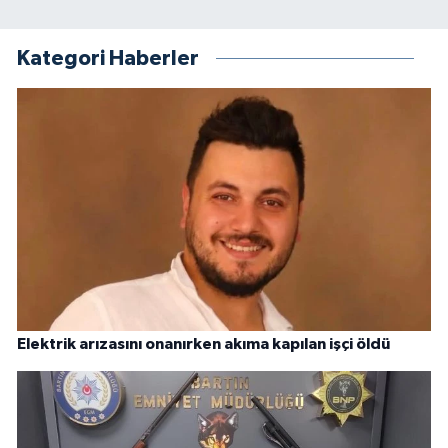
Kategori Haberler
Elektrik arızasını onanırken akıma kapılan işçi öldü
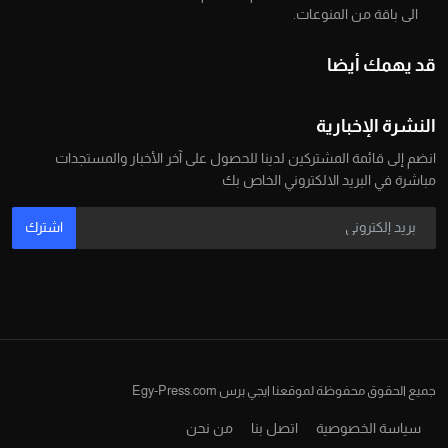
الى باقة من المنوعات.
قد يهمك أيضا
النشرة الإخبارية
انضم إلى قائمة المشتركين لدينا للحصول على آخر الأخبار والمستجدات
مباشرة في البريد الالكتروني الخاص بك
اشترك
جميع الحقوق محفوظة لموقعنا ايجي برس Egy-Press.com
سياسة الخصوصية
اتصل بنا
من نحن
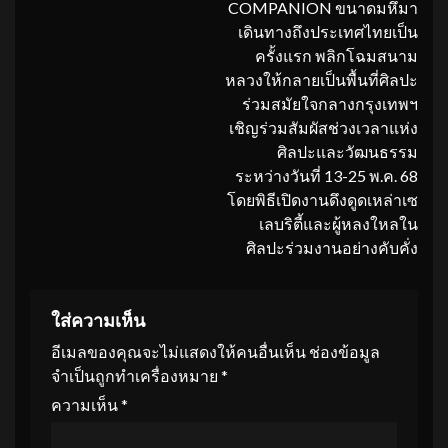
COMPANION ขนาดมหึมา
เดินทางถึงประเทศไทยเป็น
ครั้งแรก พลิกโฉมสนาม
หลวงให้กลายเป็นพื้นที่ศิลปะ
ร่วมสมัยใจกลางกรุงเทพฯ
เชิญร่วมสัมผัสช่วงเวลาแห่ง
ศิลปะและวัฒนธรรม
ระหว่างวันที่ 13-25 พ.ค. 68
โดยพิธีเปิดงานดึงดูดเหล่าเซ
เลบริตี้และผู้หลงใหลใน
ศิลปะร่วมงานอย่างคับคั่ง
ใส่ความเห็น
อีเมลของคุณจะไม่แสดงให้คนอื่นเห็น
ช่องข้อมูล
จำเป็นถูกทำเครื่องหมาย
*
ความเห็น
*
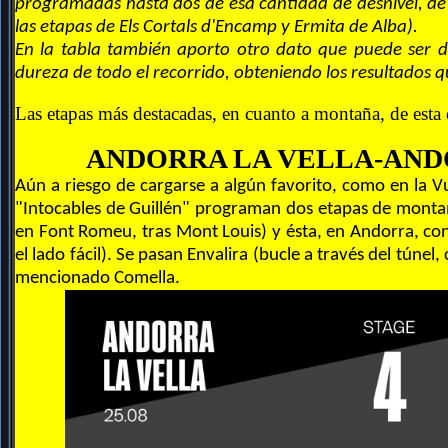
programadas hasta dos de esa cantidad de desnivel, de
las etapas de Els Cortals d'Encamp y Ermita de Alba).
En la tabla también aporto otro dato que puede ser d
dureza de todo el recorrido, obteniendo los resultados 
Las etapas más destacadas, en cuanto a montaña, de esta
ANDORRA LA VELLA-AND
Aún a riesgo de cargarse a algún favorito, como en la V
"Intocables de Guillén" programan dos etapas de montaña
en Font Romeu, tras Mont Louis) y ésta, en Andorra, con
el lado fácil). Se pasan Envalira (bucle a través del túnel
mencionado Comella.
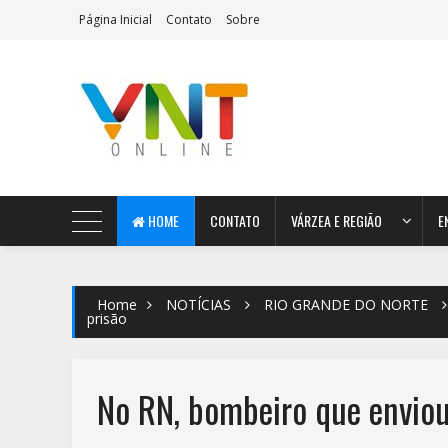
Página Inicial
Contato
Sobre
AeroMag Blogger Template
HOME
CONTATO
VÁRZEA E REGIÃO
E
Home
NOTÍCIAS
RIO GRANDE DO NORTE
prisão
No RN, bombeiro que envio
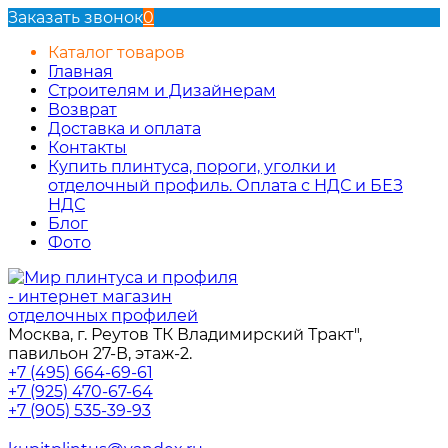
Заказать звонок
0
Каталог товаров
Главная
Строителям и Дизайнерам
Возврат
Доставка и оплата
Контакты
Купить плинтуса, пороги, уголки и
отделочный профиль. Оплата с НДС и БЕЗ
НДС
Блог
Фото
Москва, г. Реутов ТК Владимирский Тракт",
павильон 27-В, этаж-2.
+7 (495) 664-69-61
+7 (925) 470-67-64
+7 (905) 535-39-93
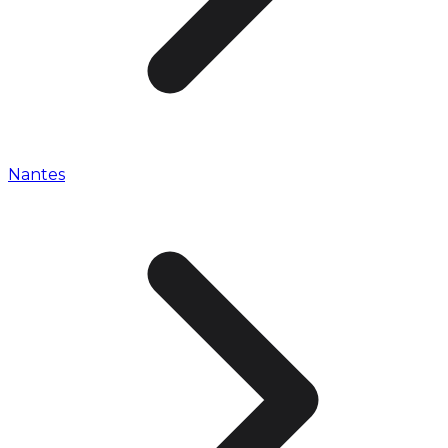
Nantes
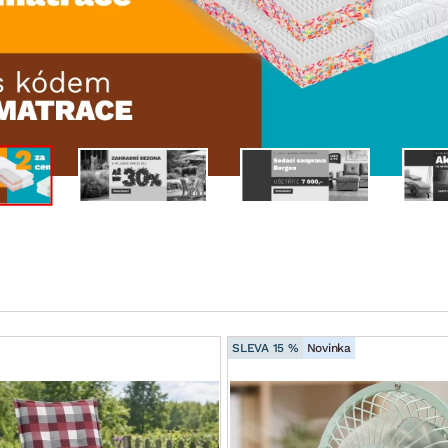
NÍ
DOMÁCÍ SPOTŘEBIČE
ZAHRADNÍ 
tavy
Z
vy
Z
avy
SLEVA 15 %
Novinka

::::::::::

PROBLEM: Go over the listing above and copy out each line that includes "etapas".

SOLUTION TO THE EXERCISE:
las etapas de Els Cortals d'Encamp y Ermita de Alba).
Las etapas más destacadas, en cuanto a montaña, de esta
"Intocables de Guillén" programan dos etapas de montaña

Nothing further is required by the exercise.